Dataset entries:
- - - - - - -
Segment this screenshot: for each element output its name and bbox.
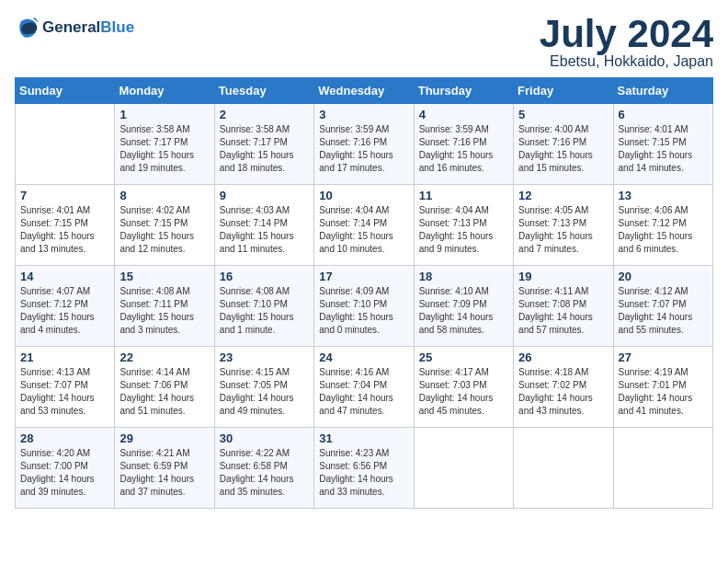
weekday-header-sunday: Sunday bbox=[16, 78, 115, 104]
day-number: 31 bbox=[319, 431, 408, 445]
calendar-cell: 1Sunrise: 3:58 AMSunset: 7:17 PMDaylight… bbox=[115, 104, 214, 185]
day-info: Sunrise: 3:59 AMSunset: 7:16 PMDaylight:… bbox=[319, 123, 408, 175]
weekday-header-friday: Friday bbox=[514, 78, 613, 104]
calendar-cell: 10Sunrise: 4:04 AMSunset: 7:14 PMDayligh… bbox=[314, 185, 414, 266]
calendar-cell: 7Sunrise: 4:01 AMSunset: 7:15 PMDaylight… bbox=[16, 185, 115, 266]
day-info: Sunrise: 4:01 AMSunset: 7:15 PMDaylight:… bbox=[20, 204, 109, 256]
calendar-cell bbox=[414, 428, 513, 509]
logo-icon bbox=[15, 15, 40, 40]
day-info: Sunrise: 4:06 AMSunset: 7:12 PMDaylight:… bbox=[619, 204, 708, 256]
day-number: 26 bbox=[518, 350, 608, 364]
day-info: Sunrise: 4:15 AMSunset: 7:05 PMDaylight:… bbox=[220, 366, 309, 418]
day-info: Sunrise: 4:03 AMSunset: 7:14 PMDaylight:… bbox=[220, 204, 309, 256]
day-info: Sunrise: 4:20 AMSunset: 7:00 PMDaylight:… bbox=[20, 447, 109, 499]
weekday-header-tuesday: Tuesday bbox=[214, 78, 313, 104]
calendar-cell bbox=[613, 428, 712, 509]
calendar-cell: 5Sunrise: 4:00 AMSunset: 7:16 PMDaylight… bbox=[514, 104, 613, 185]
day-info: Sunrise: 3:58 AMSunset: 7:17 PMDaylight:… bbox=[220, 123, 309, 175]
calendar-cell: 17Sunrise: 4:09 AMSunset: 7:10 PMDayligh… bbox=[314, 266, 414, 347]
day-info: Sunrise: 4:04 AMSunset: 7:13 PMDaylight:… bbox=[419, 204, 508, 256]
day-number: 21 bbox=[20, 350, 109, 364]
calendar-cell: 25Sunrise: 4:17 AMSunset: 7:03 PMDayligh… bbox=[414, 347, 513, 428]
day-info: Sunrise: 4:02 AMSunset: 7:15 PMDaylight:… bbox=[119, 204, 209, 256]
day-number: 30 bbox=[220, 431, 309, 445]
day-info: Sunrise: 3:58 AMSunset: 7:17 PMDaylight:… bbox=[119, 123, 209, 175]
calendar-cell: 14Sunrise: 4:07 AMSunset: 7:12 PMDayligh… bbox=[16, 266, 115, 347]
day-number: 12 bbox=[518, 189, 608, 202]
day-number: 11 bbox=[419, 189, 508, 202]
calendar-cell: 6Sunrise: 4:01 AMSunset: 7:15 PMDaylight… bbox=[613, 104, 712, 185]
logo-text: GeneralBlue bbox=[42, 18, 134, 37]
day-number: 24 bbox=[319, 350, 408, 364]
day-number: 18 bbox=[419, 270, 508, 283]
calendar-cell: 20Sunrise: 4:12 AMSunset: 7:07 PMDayligh… bbox=[613, 266, 712, 347]
day-number: 28 bbox=[20, 431, 109, 445]
day-number: 17 bbox=[319, 270, 408, 283]
day-info: Sunrise: 4:13 AMSunset: 7:07 PMDaylight:… bbox=[20, 366, 109, 418]
day-number: 1 bbox=[119, 108, 209, 121]
calendar-cell: 27Sunrise: 4:19 AMSunset: 7:01 PMDayligh… bbox=[613, 347, 712, 428]
day-number: 23 bbox=[220, 350, 309, 364]
calendar-cell: 24Sunrise: 4:16 AMSunset: 7:04 PMDayligh… bbox=[314, 347, 414, 428]
day-number: 9 bbox=[220, 189, 309, 202]
calendar-cell: 9Sunrise: 4:03 AMSunset: 7:14 PMDaylight… bbox=[214, 185, 313, 266]
day-number: 5 bbox=[518, 108, 608, 121]
day-info: Sunrise: 4:18 AMSunset: 7:02 PMDaylight:… bbox=[518, 366, 608, 418]
day-info: Sunrise: 4:23 AMSunset: 6:56 PMDaylight:… bbox=[319, 447, 408, 499]
day-number: 14 bbox=[20, 270, 109, 283]
day-info: Sunrise: 4:14 AMSunset: 7:06 PMDaylight:… bbox=[119, 366, 209, 418]
day-number: 22 bbox=[119, 350, 209, 364]
day-number: 16 bbox=[220, 270, 309, 283]
day-info: Sunrise: 4:08 AMSunset: 7:10 PMDaylight:… bbox=[220, 285, 309, 337]
day-info: Sunrise: 3:59 AMSunset: 7:16 PMDaylight:… bbox=[419, 123, 508, 175]
day-info: Sunrise: 4:11 AMSunset: 7:08 PMDaylight:… bbox=[518, 285, 608, 337]
day-number: 6 bbox=[619, 108, 708, 121]
day-number: 19 bbox=[518, 270, 608, 283]
day-number: 2 bbox=[220, 108, 309, 121]
page-header: GeneralBlue July 2024 Ebetsu, Hokkaido, … bbox=[15, 15, 713, 70]
calendar-cell: 29Sunrise: 4:21 AMSunset: 6:59 PMDayligh… bbox=[115, 428, 214, 509]
day-number: 10 bbox=[319, 189, 408, 202]
calendar-cell: 23Sunrise: 4:15 AMSunset: 7:05 PMDayligh… bbox=[214, 347, 313, 428]
calendar-cell bbox=[514, 428, 613, 509]
weekday-header-wednesday: Wednesday bbox=[314, 78, 414, 104]
day-info: Sunrise: 4:07 AMSunset: 7:12 PMDaylight:… bbox=[20, 285, 109, 337]
day-info: Sunrise: 4:08 AMSunset: 7:11 PMDaylight:… bbox=[119, 285, 209, 337]
calendar-cell: 8Sunrise: 4:02 AMSunset: 7:15 PMDaylight… bbox=[115, 185, 214, 266]
day-number: 25 bbox=[419, 350, 508, 364]
calendar-cell: 18Sunrise: 4:10 AMSunset: 7:09 PMDayligh… bbox=[414, 266, 513, 347]
month-title: July 2024 bbox=[540, 15, 713, 53]
day-info: Sunrise: 4:17 AMSunset: 7:03 PMDaylight:… bbox=[419, 366, 508, 418]
day-number: 20 bbox=[619, 270, 708, 283]
day-number: 15 bbox=[119, 270, 209, 283]
day-info: Sunrise: 4:09 AMSunset: 7:10 PMDaylight:… bbox=[319, 285, 408, 337]
day-info: Sunrise: 4:22 AMSunset: 6:58 PMDaylight:… bbox=[220, 447, 309, 499]
calendar-cell: 3Sunrise: 3:59 AMSunset: 7:16 PMDaylight… bbox=[314, 104, 414, 185]
logo: GeneralBlue bbox=[15, 15, 134, 40]
day-number: 3 bbox=[319, 108, 408, 121]
weekday-header-monday: Monday bbox=[115, 78, 214, 104]
day-info: Sunrise: 4:10 AMSunset: 7:09 PMDaylight:… bbox=[419, 285, 508, 337]
calendar-cell: 13Sunrise: 4:06 AMSunset: 7:12 PMDayligh… bbox=[613, 185, 712, 266]
calendar-cell: 11Sunrise: 4:04 AMSunset: 7:13 PMDayligh… bbox=[414, 185, 513, 266]
day-info: Sunrise: 4:21 AMSunset: 6:59 PMDaylight:… bbox=[119, 447, 209, 499]
calendar-cell: 19Sunrise: 4:11 AMSunset: 7:08 PMDayligh… bbox=[514, 266, 613, 347]
calendar-cell: 16Sunrise: 4:08 AMSunset: 7:10 PMDayligh… bbox=[214, 266, 313, 347]
calendar-table: SundayMondayTuesdayWednesdayThursdayFrid… bbox=[15, 77, 713, 509]
calendar-cell: 4Sunrise: 3:59 AMSunset: 7:16 PMDaylight… bbox=[414, 104, 513, 185]
day-info: Sunrise: 4:04 AMSunset: 7:14 PMDaylight:… bbox=[319, 204, 408, 256]
day-number: 27 bbox=[619, 350, 708, 364]
day-number: 13 bbox=[619, 189, 708, 202]
day-number: 7 bbox=[20, 189, 109, 202]
calendar-cell bbox=[16, 104, 115, 185]
calendar-cell: 15Sunrise: 4:08 AMSunset: 7:11 PMDayligh… bbox=[115, 266, 214, 347]
calendar-cell: 22Sunrise: 4:14 AMSunset: 7:06 PMDayligh… bbox=[115, 347, 214, 428]
calendar-cell: 12Sunrise: 4:05 AMSunset: 7:13 PMDayligh… bbox=[514, 185, 613, 266]
location: Ebetsu, Hokkaido, Japan bbox=[540, 53, 713, 70]
calendar-cell: 31Sunrise: 4:23 AMSunset: 6:56 PMDayligh… bbox=[314, 428, 414, 509]
day-info: Sunrise: 4:05 AMSunset: 7:13 PMDaylight:… bbox=[518, 204, 608, 256]
day-info: Sunrise: 4:01 AMSunset: 7:15 PMDaylight:… bbox=[619, 123, 708, 175]
weekday-header-saturday: Saturday bbox=[613, 78, 712, 104]
calendar-cell: 30Sunrise: 4:22 AMSunset: 6:58 PMDayligh… bbox=[214, 428, 313, 509]
day-info: Sunrise: 4:19 AMSunset: 7:01 PMDaylight:… bbox=[619, 366, 708, 418]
- - - - - - -
EXERCISE BRIEF: Please count the lines that hold "Ebetsu" in this data and report the total alone.

RESULT OF THE EXERCISE: 2